What the exercise asks: Scan the entries for lines with the word "ご注意ください", then copy those lines.

Page-level text extractions:
※

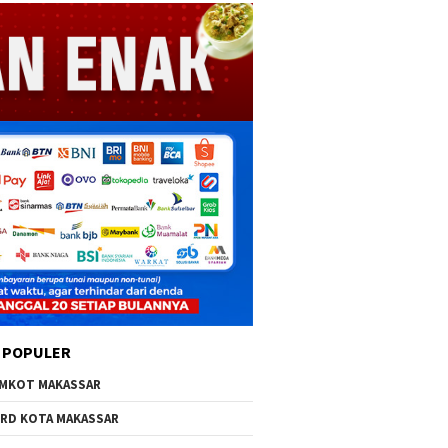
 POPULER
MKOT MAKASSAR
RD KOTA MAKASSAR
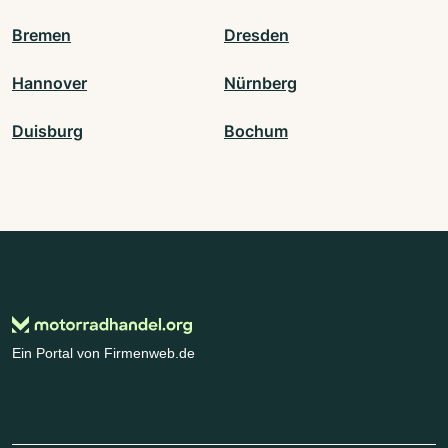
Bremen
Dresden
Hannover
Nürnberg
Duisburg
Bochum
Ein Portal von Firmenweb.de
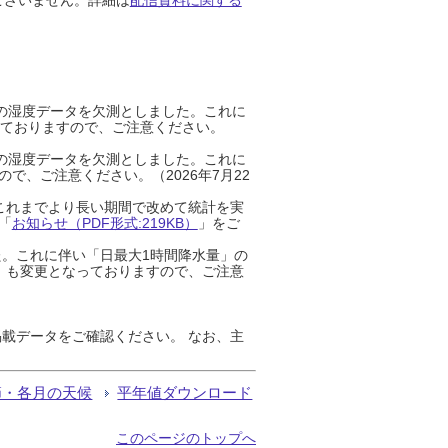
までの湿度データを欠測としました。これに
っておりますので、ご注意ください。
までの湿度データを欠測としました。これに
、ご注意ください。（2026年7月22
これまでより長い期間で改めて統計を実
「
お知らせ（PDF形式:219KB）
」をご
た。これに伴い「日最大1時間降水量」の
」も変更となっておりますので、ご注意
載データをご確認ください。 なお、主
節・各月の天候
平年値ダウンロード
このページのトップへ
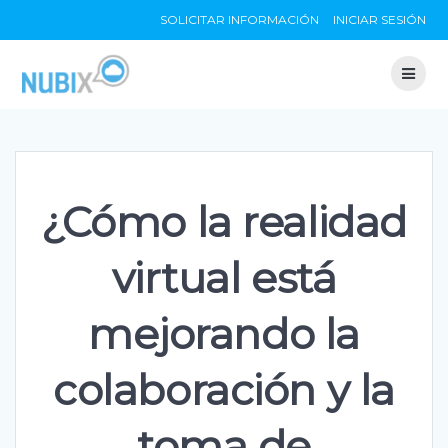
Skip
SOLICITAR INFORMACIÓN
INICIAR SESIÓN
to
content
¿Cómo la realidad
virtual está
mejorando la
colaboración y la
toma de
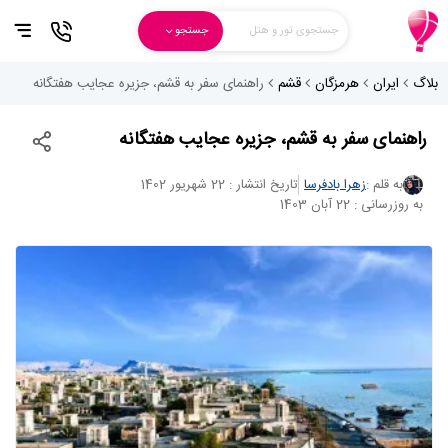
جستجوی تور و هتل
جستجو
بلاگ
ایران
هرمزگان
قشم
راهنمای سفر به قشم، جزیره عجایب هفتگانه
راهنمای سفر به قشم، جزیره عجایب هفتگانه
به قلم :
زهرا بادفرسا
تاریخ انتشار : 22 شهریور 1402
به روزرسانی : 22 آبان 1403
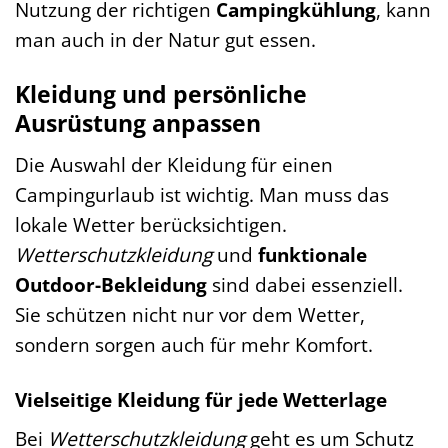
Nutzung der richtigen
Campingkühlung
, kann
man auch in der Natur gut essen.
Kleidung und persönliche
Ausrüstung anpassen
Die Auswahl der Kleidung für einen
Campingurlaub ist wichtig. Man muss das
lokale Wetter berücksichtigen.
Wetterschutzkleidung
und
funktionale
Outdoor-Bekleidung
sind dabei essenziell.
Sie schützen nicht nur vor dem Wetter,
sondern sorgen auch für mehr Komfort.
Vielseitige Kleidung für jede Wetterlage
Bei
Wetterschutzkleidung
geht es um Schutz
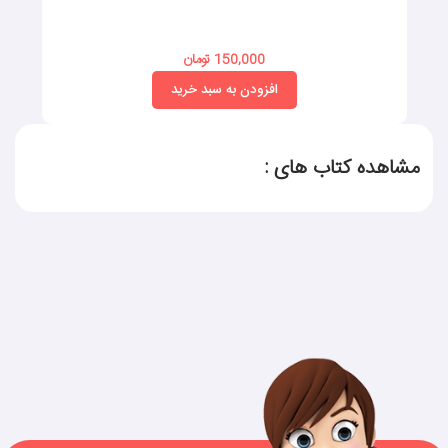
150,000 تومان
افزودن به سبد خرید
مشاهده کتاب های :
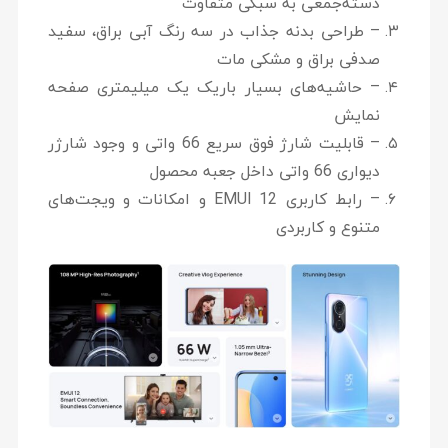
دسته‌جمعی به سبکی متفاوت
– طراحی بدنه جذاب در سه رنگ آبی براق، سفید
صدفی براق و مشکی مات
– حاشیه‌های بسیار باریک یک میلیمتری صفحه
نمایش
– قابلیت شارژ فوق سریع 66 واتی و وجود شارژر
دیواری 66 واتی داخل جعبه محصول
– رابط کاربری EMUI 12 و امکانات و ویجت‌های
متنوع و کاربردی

※

Reply:
っておりますので、ご注意ください。
、ご注意ください。（2026年7月22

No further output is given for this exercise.